To further boost the degradation rate, chemical techniques such as hydrolysis, alcoholysis, aminolysis and glycolysis can be used to depolymerize the plastic, recovering monomers. The chemical deconstruction of polymer aims to reduce cost and increase efficiency. Aminolysis is well-suited for hybrid thermochemical-biological processing. Microbes are then used to upcycle the deconstructed products (monomers or oligomers) into cell biomass/products. [] However, it is currently unknown whether microbes can biodegrade the terephthalamide produced during aminolysis.

Instead of using single-strains, microbial communities are another approach to improve PET biodegradation. The latest research shows that synergistic cooperation between microbes allows for complete or more efficient degradation of plastics and contaminants, due to division of labor or increased substrate accessibility.

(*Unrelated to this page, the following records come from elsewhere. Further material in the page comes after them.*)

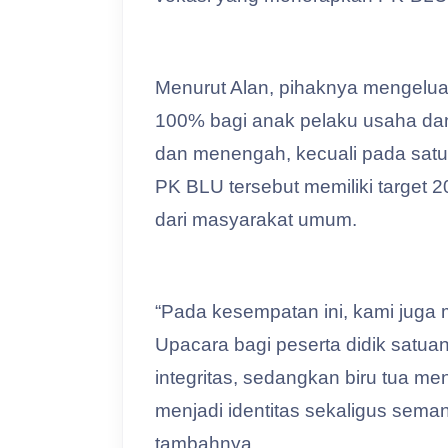
Menurut Alan, pihaknya mengeluar
100% bagi anak pelaku usaha dan
dan menengah, kecuali pada satu
PK BLU tersebut memiliki target
dari masyarakat umum.
“Pada kesempatan ini, kami juga
Upacara bagi peserta didik satua
integritas, sedangkan biru tua m
menjadi identitas sekaligus seman
tambahnya.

Utilizing microbial cells as a source of protein

Producing enough protein-rich foods to meet demand is one issue facing the world's food supply. Now, meat and dairy products are the main sources of protein. However, the projection of increasing meat production to 455 megatons by 2030 has been deemed infeasible. Although some plants contain a high amount of protein, they must be grown more efficiently to meet dietary demands. Microorganisms, on the other hand, are rich in protein. Algae and bacteria contain more than 50% of dry weight protein, and fungi comprise 30-50% of dry weight protein.

Moreover, microbial cells consist of valuable nutrients. For example, algae contain lipids (omega-3 fatty acids, carotenoids, and triacylglycerides) and vitamins (A, B, C, and E) [78,81,86]. Single-cell protein (SCP) can be extracted from these microbes. Large-scale SCP production reduces CO2 emissions by 6-99% while using only 1% of the water that conventional food production needs. These statistics demonstrate the vast benefits on resource preservation of using SCP an alternative protein source.

Nonetheless, nucleic acids present in both bacteria and fungi posted potential threat to human health, symptoms such as gout and kidney could result from the consumption of high concentrations of nucleic acids. Therefore, an additional neutralization step is needed to ensure the SCP produced by the microbes is safe. Further biological testing of microbial toxins and animal/human testing is needed.

Future Projection

The degradation and recycling method proposed that if PET waste (32 million tons per year []) was converted with 100% efficiency into human food, we could supply ~4% of the global carbon consumption, which is a rough surrogate for energy needs. Although further consideration suggests the conversion of PET into food source would not be a major contributor to the global food supply. However, the extra food produced theoretically could still fulfill the urging need of food for “~36% of the 820million who are estimated to be hungry globally”, which is still a significant approach on global hunger problem.